But Davis is a Boras client, and Boras usually gets what he wants. He's going to keep banging the Davis/corner outfielder drum in an effort to drive up his price, and it'll be interesting to see who signs first among Davis, Yoenis Cespedes, and Justin Upton. Those are the three remaining big bats, and the Orioles desperately need one.
According to various reports, the Orioles have at least shown interest in all three of the above names. Davis is the favorite, with Cespedes recently gaining some steam because he is not tied to draft pick compensation. Still, despite the team-friendly four-year, $72 million deal Alex Gordon recently signed with the Royals, Upton and Cespedes are in prime position to cash in; the question is when they'll do it and for how much. (The recent report of teams hoping Upton would accept a one-year deal seems like complete nonsense.) And if both players receive deals that are close to $100 million, which they should, then maybe the Orioles will look elsewhere.

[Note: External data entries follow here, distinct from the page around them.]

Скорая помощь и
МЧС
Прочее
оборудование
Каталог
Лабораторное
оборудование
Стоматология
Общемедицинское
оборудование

But they shouldn't. The Orioles shouldn't spend $150 million (or more) for a first baseman who will be 30 when the season starts. And Upton isn't a significantly better option than Cespedes, who is a very good player and would fit in nicely on the Orioles. But it would be difficult to pass on the consistence of Upton, who's not a superstar but is unquestionably an outstanding talent.
At 28, Upton is a year and a half younger than Davis, and he's two years younger than Cespedes. In his last seven seasons, he's played in at least 133 games every year. In his two worst offensive seasons (2010 and 2012), he still hit 9 percent better than league average. He has a career 121 wRC+, is anywhere from an average to a decent defender in the corner outfield (0 UZR/150, 20 DRS), and is above average on the basepaths. His on-base skills (career .352 OBP) should also be valued.

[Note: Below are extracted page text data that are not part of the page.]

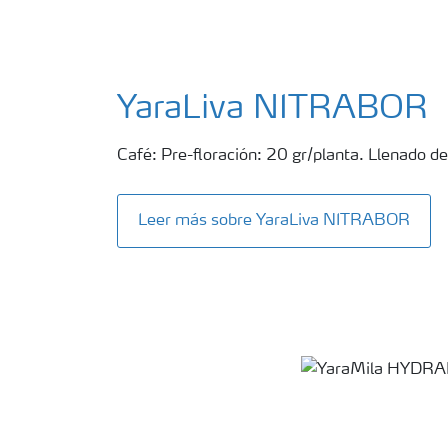
YaraLiva NITRABOR
Café: Pre-floración: 20 gr/planta. Llenado de
Leer más sobre YaraLiva NITRABOR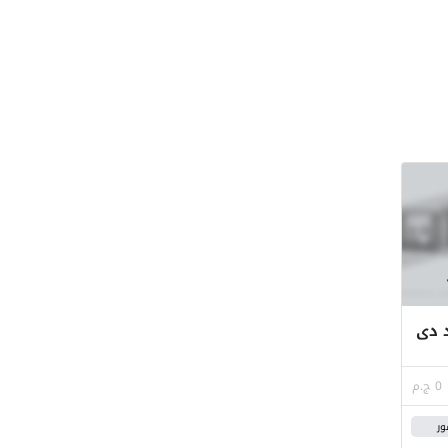
بوند دى
0 ج.م
ور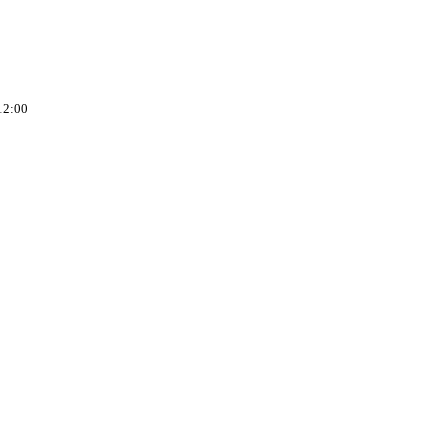
12:00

He most likely doesn't have the ceiling of Davis or Cespedes, who have gone on fantastic runs in recent seasons. But Upton also seems to present the wisest investment and is less susceptible to a collapse.
There would be a cost of losing a draft pick (14th overall) to sign Upton. Would you rather have Upton and a pick in the 30s or Davis and the 14th pick? That would depend on the exact contract amounts that get handed out and also which model you use to evaluate how much each draft slot is worth. I'd take Upton and the compensation pick.

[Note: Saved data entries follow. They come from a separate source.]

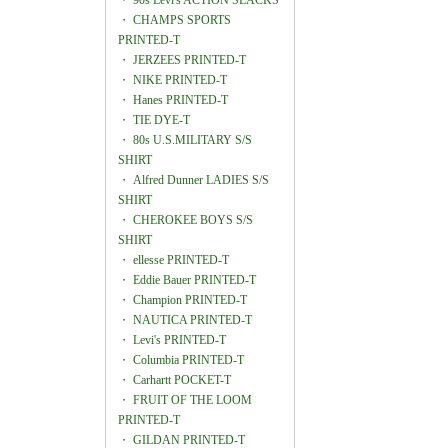
・
90s Levi's ACTION SLACKS
・
CHAMPS SPORTS
PRINTED-T
・
JERZEES PRINTED-T
・
NIKE PRINTED-T
・
Hanes PRINTED-T
・
TIE DYE-T
・
80s U.S.MILITARY S/S
SHIRT
・
Alfred Dunner LADIES S/S
SHIRT
・
CHEROKEE BOYS S/S
SHIRT
・
ellesse PRINTED-T
・
Eddie Bauer PRINTED-T
・
Champion PRINTED-T
・
NAUTICA PRINTED-T
・
Levi's PRINTED-T
・
Columbia PRINTED-T
・
Carhartt POCKET-T
・
FRUIT OF THE LOOM
PRINTED-T
・
GILDAN PRINTED-T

Huge fans of Davis would be sad to see him go. But if the Orioles are still pursuing a starting pitcher, perhaps Yovani Gallardo or Ian Kennedy, who would also force the team to sacrifice a pick, then it makes sense to double down and sign two qualifying offer players instead of just one because of the reduced price. That's exactly what the Orioles did when they signed Nelson Cruz and Ubaldo Jimenez, and it was smart.
Sure, it would cost two draft picks, but the Orioles would also get two back when Davis and Wei-Yin Chen sign elsewhere. The Orioles should be looking to get/keep as many draft picks as possible (they aren't), but they also have a clear need to improve the major league club's overall talent.
Maybe the money isn't there to sign both Upton and Gallardo/Kennedy, but the argument for Upton over Davis stands. Davis is still a great fit for the Orioles, and of the three options above, his return is the most likely thing to happen. But Upton has his share of supporters, and many fans would be thrilled if the Orioles opted for him instead.
Of course that poll is for fun and does not represent the entire fan base. But some in the O's organization agree. According to a recent ESPN Insider post by Buster Olney, "there is strong sentiment within the organization for owner Peter Angelos to either reduce any future offer to Davis from the $150 million dangled in the past to reflect the falling market prices, or to simply move on from Davis and target others in the high volume of available players."If the Orioles could sign only one, who would you want?— Camden Depot (@CamdenDepot) January 8, 2016
It sure seems strange that the Orioles are in the position of offering top money for a free agent, which is what many fans want and frequently complain about, when it could be for the wrong guy or the funds could used better if allocated differently. The Orioles are still Davis's primary suitor, but they just can't sit and wait forever. With Mark Trumbo, they are covered at first base for next season, if needed. And with Christian Walker and Trey Mancini in the minors, plus another offseason to plan, they should be able to fill first base adequately without needing to spend exorbitant money.
Maybe the Orioles will switch gears. Or maybe their big contract offer is truly available for Davis and no one else. If that's true, it's hard to argue that the Orioles and Angelos aren't interested in rewarding a popular player for past accomplishments instead of going after a younger and less risky talent. At the very least, that's worrisome.